Researchers in the University of Tennessee, Knoxville’s Tickle College of Engineering and UT Institute of Agriculture are partnering with technology development firm CFD Research Corporation to create a groundbreaking device that uses biomarkers in the blood to diagnose post-traumatic stress disorder and other complex conditions.

About 6% of Americans — including nearly 30% of military veterans who experienced combat, natural disasters and other traumatic events — have experienced PTSD, according to the U.S. Department of Veterans Affairs. Current methods for diagnosing the disorder are highly subjective, relying on a patient’s ability and willingness to report their symptoms and address past trauma.

“With PTSD, diagnosis is complicated. Every patient’s condition is different,” said Jayne Wu, a professor in the Min H. Kao Department of Electrical Engineering and Computer Science.

Wu and Shigetoshi Eda, a professor in the School of Natural Resources, learned to detect PTSD in humans using a handheld biosensor they originally developed to help dairy farmers quickly diagnose diseases affecting their herds. The device uses AC electrokinetics-integrated capacitive, or AiCAP, a technology the researchers created that applies a specific AC signal to move bioparticles toward sensors that identify disease-causing microbes.

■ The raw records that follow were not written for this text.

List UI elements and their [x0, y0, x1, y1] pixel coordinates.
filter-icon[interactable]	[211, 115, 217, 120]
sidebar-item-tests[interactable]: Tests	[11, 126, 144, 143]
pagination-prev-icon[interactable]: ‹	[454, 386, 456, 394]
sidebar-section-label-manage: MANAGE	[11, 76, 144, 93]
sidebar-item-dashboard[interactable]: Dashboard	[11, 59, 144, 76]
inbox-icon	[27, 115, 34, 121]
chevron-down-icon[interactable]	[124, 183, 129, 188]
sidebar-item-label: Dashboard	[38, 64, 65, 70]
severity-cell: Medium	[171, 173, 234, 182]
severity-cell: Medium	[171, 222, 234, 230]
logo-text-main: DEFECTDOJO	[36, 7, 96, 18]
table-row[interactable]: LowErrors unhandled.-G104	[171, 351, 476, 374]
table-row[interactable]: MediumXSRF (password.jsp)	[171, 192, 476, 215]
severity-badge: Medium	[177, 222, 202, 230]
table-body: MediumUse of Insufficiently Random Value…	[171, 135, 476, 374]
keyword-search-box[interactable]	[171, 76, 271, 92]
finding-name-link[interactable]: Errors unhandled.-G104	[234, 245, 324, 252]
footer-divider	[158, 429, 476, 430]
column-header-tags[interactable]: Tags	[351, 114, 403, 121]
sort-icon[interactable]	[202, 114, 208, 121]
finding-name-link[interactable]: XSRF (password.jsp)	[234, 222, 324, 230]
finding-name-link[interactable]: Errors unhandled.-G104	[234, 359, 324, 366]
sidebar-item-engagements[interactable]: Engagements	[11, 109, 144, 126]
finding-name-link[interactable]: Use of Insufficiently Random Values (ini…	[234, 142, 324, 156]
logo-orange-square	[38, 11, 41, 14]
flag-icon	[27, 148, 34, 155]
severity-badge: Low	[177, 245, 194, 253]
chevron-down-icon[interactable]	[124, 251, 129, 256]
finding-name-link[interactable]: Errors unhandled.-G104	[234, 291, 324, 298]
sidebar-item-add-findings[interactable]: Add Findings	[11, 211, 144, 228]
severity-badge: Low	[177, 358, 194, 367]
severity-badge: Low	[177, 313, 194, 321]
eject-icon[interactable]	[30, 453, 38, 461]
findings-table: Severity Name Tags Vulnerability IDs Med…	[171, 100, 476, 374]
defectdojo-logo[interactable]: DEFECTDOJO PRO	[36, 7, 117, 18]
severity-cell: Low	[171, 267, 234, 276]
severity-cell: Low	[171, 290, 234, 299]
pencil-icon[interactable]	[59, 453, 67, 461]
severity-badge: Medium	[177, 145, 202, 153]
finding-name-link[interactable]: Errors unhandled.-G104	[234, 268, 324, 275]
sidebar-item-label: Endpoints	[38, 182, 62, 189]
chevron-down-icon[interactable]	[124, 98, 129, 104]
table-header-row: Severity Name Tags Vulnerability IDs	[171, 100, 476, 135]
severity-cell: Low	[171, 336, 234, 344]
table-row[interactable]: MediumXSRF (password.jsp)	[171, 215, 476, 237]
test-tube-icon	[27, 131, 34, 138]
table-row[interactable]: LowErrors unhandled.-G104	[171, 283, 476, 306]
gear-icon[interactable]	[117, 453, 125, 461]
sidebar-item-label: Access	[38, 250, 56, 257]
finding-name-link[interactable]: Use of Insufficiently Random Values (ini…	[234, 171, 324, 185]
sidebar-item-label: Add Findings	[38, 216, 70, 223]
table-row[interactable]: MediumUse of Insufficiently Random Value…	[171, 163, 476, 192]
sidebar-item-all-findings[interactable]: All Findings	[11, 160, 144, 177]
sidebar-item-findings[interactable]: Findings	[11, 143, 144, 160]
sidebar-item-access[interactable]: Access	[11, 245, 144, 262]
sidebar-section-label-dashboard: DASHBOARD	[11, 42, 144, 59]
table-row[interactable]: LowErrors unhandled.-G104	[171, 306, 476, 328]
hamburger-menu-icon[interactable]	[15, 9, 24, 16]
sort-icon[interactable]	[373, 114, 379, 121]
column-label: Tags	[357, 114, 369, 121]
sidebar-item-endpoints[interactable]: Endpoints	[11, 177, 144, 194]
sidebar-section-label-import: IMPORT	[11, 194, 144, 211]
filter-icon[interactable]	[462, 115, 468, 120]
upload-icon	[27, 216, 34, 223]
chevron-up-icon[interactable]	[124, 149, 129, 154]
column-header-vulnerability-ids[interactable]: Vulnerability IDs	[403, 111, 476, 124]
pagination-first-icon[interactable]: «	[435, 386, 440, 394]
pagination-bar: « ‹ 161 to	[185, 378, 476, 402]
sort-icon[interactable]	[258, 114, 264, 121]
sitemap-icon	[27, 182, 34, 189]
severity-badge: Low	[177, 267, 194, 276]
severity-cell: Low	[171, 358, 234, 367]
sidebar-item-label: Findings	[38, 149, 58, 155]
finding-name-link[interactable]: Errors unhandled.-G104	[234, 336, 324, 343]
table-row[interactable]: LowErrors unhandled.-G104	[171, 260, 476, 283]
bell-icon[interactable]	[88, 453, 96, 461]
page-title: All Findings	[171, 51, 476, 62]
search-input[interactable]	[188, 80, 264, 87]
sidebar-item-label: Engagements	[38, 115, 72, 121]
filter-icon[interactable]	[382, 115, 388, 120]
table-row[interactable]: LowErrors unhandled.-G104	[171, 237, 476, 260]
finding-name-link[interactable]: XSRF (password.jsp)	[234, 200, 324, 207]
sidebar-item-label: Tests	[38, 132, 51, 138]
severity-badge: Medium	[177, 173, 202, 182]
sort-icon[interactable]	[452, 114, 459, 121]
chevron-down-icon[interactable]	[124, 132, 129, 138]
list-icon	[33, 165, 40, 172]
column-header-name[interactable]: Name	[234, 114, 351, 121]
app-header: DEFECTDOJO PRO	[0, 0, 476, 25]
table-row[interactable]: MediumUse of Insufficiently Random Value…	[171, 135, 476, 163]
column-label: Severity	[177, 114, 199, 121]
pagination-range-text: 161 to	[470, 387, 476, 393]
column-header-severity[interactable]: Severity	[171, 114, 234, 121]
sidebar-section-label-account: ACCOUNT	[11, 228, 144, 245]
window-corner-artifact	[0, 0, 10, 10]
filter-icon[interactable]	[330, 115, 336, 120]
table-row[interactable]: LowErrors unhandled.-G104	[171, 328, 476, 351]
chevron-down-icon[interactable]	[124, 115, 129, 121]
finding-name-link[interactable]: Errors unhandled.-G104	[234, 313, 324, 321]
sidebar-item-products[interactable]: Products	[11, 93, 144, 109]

Since then, Wu and Eda have continued working on the biosensor. The patented system can now identify a wide array of biomarkers to diagnose numerous diseases ranging from bovine tuberculosis to human influenza.

Innovation Through Collaboration

CFD Research reached out to Wu and Eda in 2023. The company was working with the U.S. military to create a low-cost, minimally invasive diagnostic tool for PTSD. The research team recognized that the AiCAP biosensor array, with its unique ability to identify numerous biomarkers simultaneously, could provide a solution.

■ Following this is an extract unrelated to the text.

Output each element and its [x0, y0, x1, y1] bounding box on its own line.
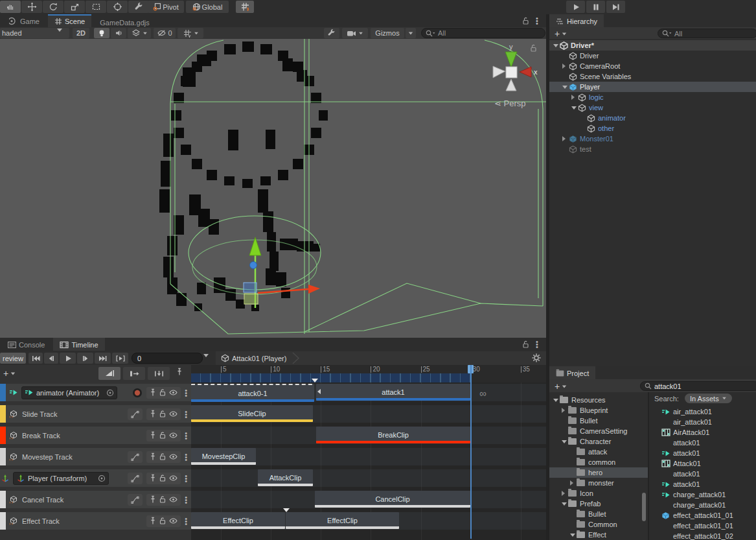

Unlike some illnesses such as the flu that have a single diagnostic biomarker, PTSD is associated with many biomarkers, including proteins, fats, carbohydrates and nucleic acids like DNA. Using AiCAP technology, Wu and Eda worked with CFD Research researcher David Gaddes to develop a sensor that can identify more than a dozen PTSD-related biomarkers from a single blood sample.

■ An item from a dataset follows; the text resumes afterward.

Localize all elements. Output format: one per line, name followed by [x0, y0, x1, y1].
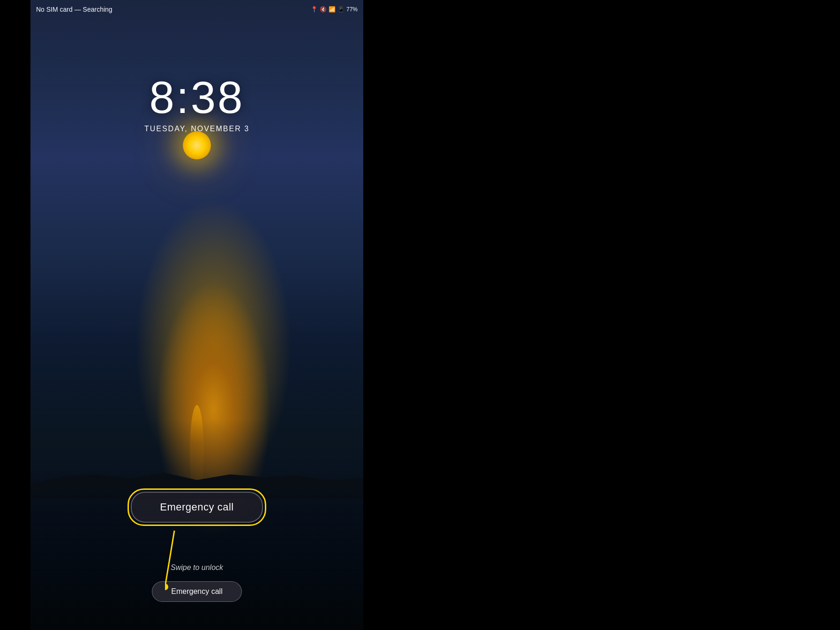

“Usually, you need a different detector for each type of biomarker,” Eda said. “Jayne’s approach within AiCAP allows you to detect different types of biomarkers using a single device.”

The ability to identify multiple biomarkers with a single device is a major boost to multiomics, a scientific approach that looks at different types of biological data simultaneously to get a complete picture of how living organisms function.

“We’re hoping that this would be the first multiomic point-of-care biosensor,” Gaddes said. “That means it’s something that’s very easy for a doctor to run and operate — they put a sample in, they get an answer out.”

With that in mind, the researchers are developing a user-friendly display system for the device that will simplify data interpretation, aiding early intervention by enabling family physicians to make diagnoses without relying on offsite specialists. The team aims to make the new device widely accessible by keeping it small, portable and affordable.

Advancing Personalized Medicine

The researchers are working toward obtaining approval for the device from the U.S. Food and Drug Administration and expanding the technology to diagnose other conditions such as organ damage, cancer and sepsis. They say the partnership between the university and CFD Research is instrumental for tailoring AiCAP technology to human medical settings and scaling production so the device can be deployed quickly once it has FDA approval.

“It’s very valuable for industry and university researchers to collaborate,” Gaddes said. “University researchers are coming up with technologies that are new, or have new applications, and demonstrating that they work. Companies like CFD Research can then come in and develop the technology into an actual product.”

Gaddes presented the team’s device at the Military Health System Research Symposium in Orlando, Florida, in October 2024. He said it was very well received, with multiple attendees asking to help prototype it or be alerted as soon as it becomes commercially available.

“What I’m excited about on this particular project is the ability to do fast multiomic sensing,” said Gaddes. “From a less technological standpoint, I’m excited about making a product which improves the diagnoses of complex diseases like PTSD.”

Wu said that although further research is needed to establish clear correlations between biomarkers and treatment plans, “PTSD is a great example to demonstrate the potential benefits of our sensor array in furthering personalized medicine. Multiomics sensing can promote holistic treatment approaches for PTSD by providing a biological foundation to tailor and optimize integrative whole-person care.”